Your browser doesn’t support HTML5
‒ Нет. Думаю, то, что вы видите ‒ это политический хаос. Не думаю, что это ‒ умная игра, которую кто-то планировал. Боюсь, мы впервые за очень долгое время имеем президента, чью политику и взгляды отражает даже не вся его администрация, глубокие разногласия между Государственным департаментом и Белым домом. И, кстати, Пентагоном. Мы также имеем очень и очень неискушенный Белый дом ‒ такой ситуации мы давно не имели, чтобы в Белом доме не могли использовать свои полномочия для создания какой-то политики. То, что вы случайно получаете различные сигналы от различных спикеров ‒ такое бывало в американском правительстве, которое является большим и где работает очень много разных людей. Но при этой администрации дела обстоят хуже, чем при предыдущих.
У Украины в Вашингтоне много друзей. У нее есть друзья в Конгрессе, в Государственном департаменте, вы имеете друзей среди интеллектуалов ‒ людей, которые пишут и говорят на темы международной политики. Есть также люди, которые задают вопросы об отношениях между США и Украиной, и это нормально. Но то, что во многом есть несоответствие ‒ нет, здесь нет какого-то глубокого основания. Просто речь идет об администрации, которая пока не знает наверняка, чего она хочет.

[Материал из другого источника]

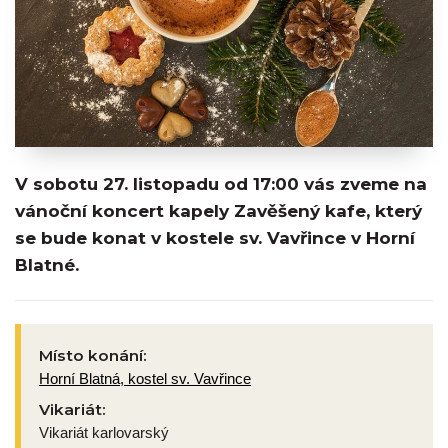
V sobotu 27. listopadu od 17:00 vás zveme na
vánoční koncert kapely Zavěšený kafe, který
se bude konat v kostele sv. Vavřince v Horní
Blatné.
Místo konání:
Horní Blatná, kostel sv. Vavřince
Vikariát:
Vikariát karlovarský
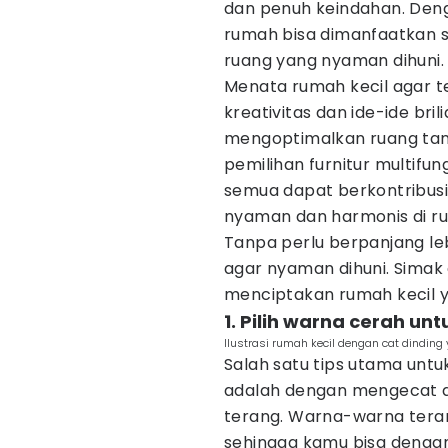
dan penuh keindahan. Deng
rumah bisa dimanfaatkan 
ruang yang nyaman dihuni.
Menata rumah kecil agar
kreativitas dan ide-ide bri
mengoptimalkan ruang tan
pemilihan furnitur multifu
semua dapat berkontribus
nyaman dan harmonis di 
Tanpa perlu berpanjang leba
agar nyaman dihuni. Simak 
menciptakan rumah kecil y
1. Pilih warna cerah un
Ilustrasi rumah kecil dengan cat dindin
Salah satu tips utama unt
adalah dengan mengecat 
terang. Warna-warna tera
sehingga kamu bisa dengan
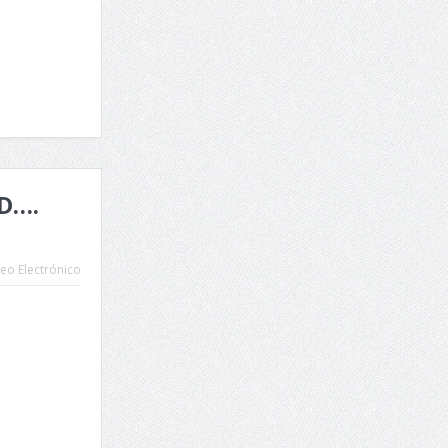
D….
eo Electrónico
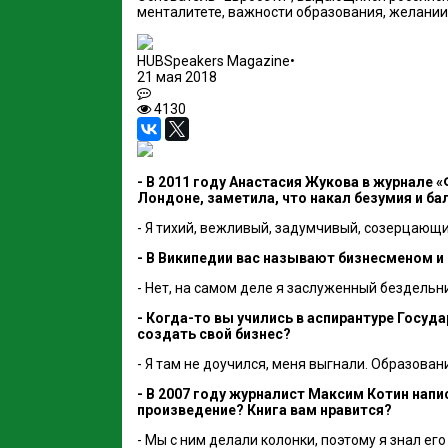
менталитете, важности образования, желании 
HUBSpeakers Magazine
•
21 мая 2018
4130
- В 2011 году Анастасия Жукова в журнале «
Лондоне, заметила, что накал безумия и ба
- Я тихий, вежливый, задумчивый, созерцающи
- В Википедии вас называют бизнесменом и
- Нет, на самом деле я заслуженный бездельни
- Когда-то вы учились в аспирантуре Госуд
создать свой бизнес?
- Я там не доучился, меня выгнали. Образова
- В 2007 году журналист Максим Котин напис
произведение? Книга вам нравится?
- Мы с ним делали колонки, поэтому я знал ег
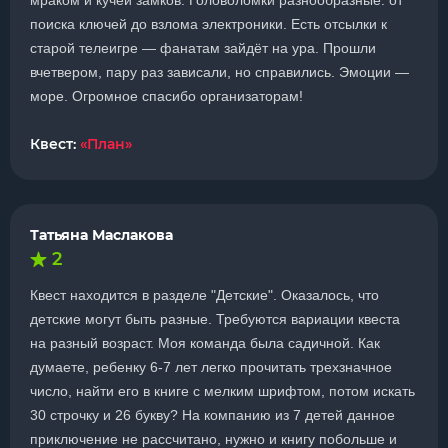
мраком и кучей замков. Головоломки разнообразные: от
поиска ключей до взлома электроники. Есть отсылки к
старой телеигре — фанатам зайдёт на ура. Прошли
вчетвером, пару раз зависали, но справились. Эмоции —
море. Огромное спасибо организаторам!
Квест:
«План»
Татьяна Маслакова
2
Квест находится в разделе "Детские". Оказалось, что
детские могут быть разные. Требуются вариации квеста
на разный возраст. Моя команда была садичной. Как
думаете, ребенку 6-7 лет легко прочитать трехзначное
число, найти его в книге с мелким шрифтом, потом искать
30 строчку и 26 букву? На компанию из 7 детей данное
приключение не рассчитано, нужно и книгу побольше и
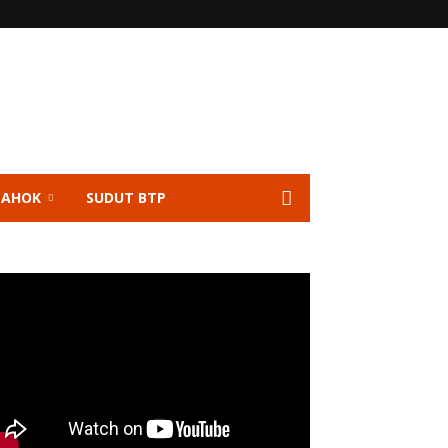
 AHOK
SUDUT BTP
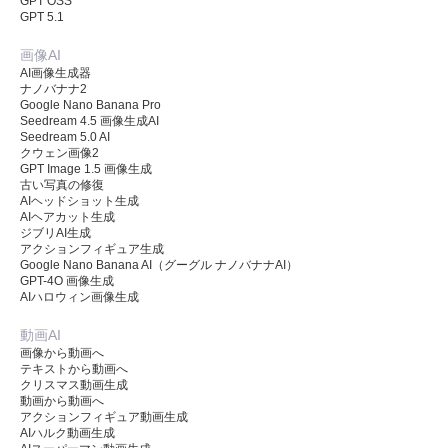
GPT OSS
GPT 5.1
画像AI
AI画像生成器
ナノバナナ2
Google Nano Banana Pro
Seedream 4.5 画像生成AI
Seedream 5.0 AI
クウェン画像2
GPT Image 1.5 画像生成
古い写真の修復
AIヘッドショット生成
AIヘアカット生成
ジブリAI生成
アクションフィギュア生成
Google Nano Banana AI（グーグル ナノバナナAI）
GPT-4O 画像生成
AIハロウィン画像生成
動画AI
画像から動画へ
テキストから動画へ
クリスマス動画生成
動画から動画へ
アクションフィギュア動画生成
AIハルク動画生成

‒ Мой последний вопрос будет касаться страны, которой вы, как журналист и исследователь, специализирующийся на Восточной Европе, уделяете много внимания. Я хочу спросить вас о Польше. В течение последнего месяца Украина слышит в свой адрес много неоднозначных заявлений со стороны польских политиков. Речь идет даже о том, что в Польше могут существовать какие-то "черные списки" граждан Украины, которым может быть запрещен въезд в Польшу. Что вообще происходит, как вы думаете?
‒ Я могу сказать об этом только одно: ни Польша, ни Украина не заинтересованы в том, чтобы иметь плохие отношения. Нет ничего хорошего в спорах вокруг истории, кладбищ, эксгумации ‒ это все пустая трата времени для обеих стран. Я очень надеюсь, что ни одна из стран не опустится до узкого националистического толкования истории ‒ в условиях, когда вы имеете столько общего и столько можете сделать вместе. Я уверена, есть причины, почему люди с обеих сторон могли бы провоцировать конфликт. Конечно, в Польше нет никакого национального движения, которое было бы направлено против Украины. В Польше нет никакого плохого отношения к Украине. То, что мы наблюдаем, не отражает каких-то реально глубоких тенденций. Это не отражает даже позиции сообщества историков. В течение этих 20 лет между украинскими и польскими историками сложились прекрасные отношения, они писали вместе книги, собирали комиссии, которые занимались расследованием различных исторических событий. Эта работа была успешной и продуктивной. Это ‒ очень узкий политический спор, который никому не делает чести. Я очень надеюсь, что Украина не попадет в ловушку «поссориться с соседом», с которым у нее столько общего.